La Mauvaise Education, Pedro Almodóvar

Même si j’en ai finalement assez peu parlé ici, Pedro Almodóvar est un de mes cinéastes préférés : son univers bien particulier me touche beaucoup, et m’a souvent donné matière à réflexions. Quant  ce film, je l’avais vu à sa sortie en 2004, au temps donc où je pouvais encore voir les films en salle sans récolter une migraine au passage, et il m’avait quelque peu déstabilisée, c’est le moins que l’on puisse dire.

Madrid, 1980. Devenu un grand réalisateur, Enrique reçoit un jour la visite d’Ignacio, qui se fait désormais appeler Ángel, et qu’il n’a pas vu depuis le collège. Devenu comédien, Ignacio/Àngel confie à Enrique, avec qui il a connu ses premiers émois amoureux, une nouvelle, « La Visite », nouvelle partiellement autobiographique qui raconte leurs années de pensionnat, sous la coupe du père Manolo, un professeur de littérature et prêtre pédophile…

Le sujet est grave tout autant qu’essentiel, et le film ne peut que susciter des sentiments violents. Magistralement construit et filmé, il alterne entre plusieurs temporalités, mais aussi entre fiction et réel, et l’ensemble fonctionne finalement comme un véritable thriller — et une gigantesque mise en abyme, même s’il n’est pas autobiographique.

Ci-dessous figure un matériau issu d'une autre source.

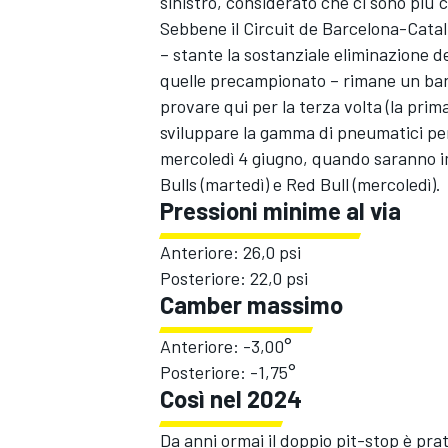
sinistro, considerato che ci sono più 
Sebbene il Circuit de Barcelona-Catalu
– stante la sostanziale eliminazione de
quelle precampionato – rimane un banco
provare qui per la terza volta (la pri
sviluppare la gamma di pneumatici per
mercoledì 4 giugno, quando saranno imp
Bulls (martedì) e Red Bull (mercoledì).
Pressioni minime al via
Anteriore: 26,0 psi
Posteriore: 22,0 psi
Camber massimo
Anteriore: -3,00°
ENDURANCE/GT
Posteriore: -1,75°
Così nel 2024
Da anni ormai il doppio pit-stop è pra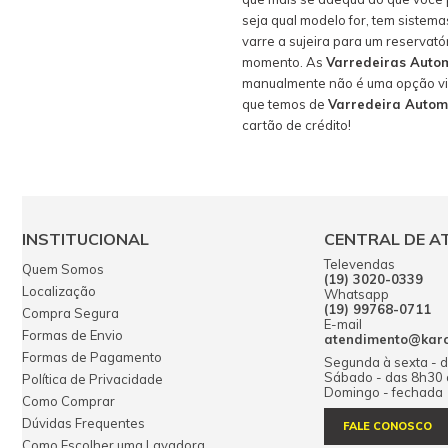
seja qual modelo for, tem sistema
varre a sujeira para um reservat
momento. As
Varredeiras Auto
manualmente não é uma opção viáv
que temos de
Varredeira Autom
cartão de crédito!
INSTITUCIONAL
CENTRAL DE A
Televendas
Quem Somos
(19) 3020-0339
Localização
Whatsapp
(19) 99768-0711
Compra Segura
E-mail
Formas de Envio
atendimento@karch
Formas de Pagamento
Segunda à sexta - 
Sábado - das 8h30
Política de Privacidade
Domingo - fechada
Como Comprar
Dúvidas Frequentes
FALE CONOSCO
Como Escolher uma Lavadora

On retrouve, bien sûr, les thèmes obsédants du cinéaste espagnol : le désir passionnel, l’homosexualité, le travestissement et la transidentité ; mais ici, c’est un film d’hommes, dont les femmes sont totalement exclues, car ce qui se joue est une violence autre, celle que des prêtres exercent sur des enfants. C’est terrifiant, mais nécessaire. Quant à Garcia Bernal, il est éblouissant d’ambiguïté.

A voir absolument si ce n’est pas déjà fait, ou à revoir !

La Mauvaise Education
Pedro ALMODÓVAR
2004

The Young Pope, de Paolo Sorrentino

I love myself more than my neighbor, more than God. I believe only in myself.

La série événement de la fin d’année 2016. Je ne savais pas trop à quoi m’attendre, mais je l’ai regardée pour de basses raisons de mancrushing, Jude Law avec ou sans soutane me donnant de furieuses envies de luxure.

Le pitch ? Une révolution au Vatican : l’élection d’un « jeune » Pape, et du premier Pape américain de l’histoire, en la personne de Lenny Belardo, un orphelin qui prend le nom peu engageant de Pie XIII, et dont les lubies pourraient faire s’effondrer l’Eglise.

Alors, évidemment, c’est sublimement filmé, magnifiquement interprété, très esthétique, parfaitement scénarisé, oscillant entre des moments de grâce pure et de burlesque, mâtiné d’un côté House of cards au Vatican.

L’ouverture est captivante, et intrigante, avec Lenny sortant de sous une montagne de bébés, et prononçant un discours absolument sublime face aux fidèles rassemblés place saint-Pierre : au discours habituels sur l’amour, il ajoute un plaidoyer pro-masturbation, pro-avortement, pro-mariage gay, pro-mariage des prêtres, pro-droit à choisir sa mort, pro-sexe pour le plaisir, pro-divorce, pro-PMA, en somme, un discours pour le bonheur et la liberté.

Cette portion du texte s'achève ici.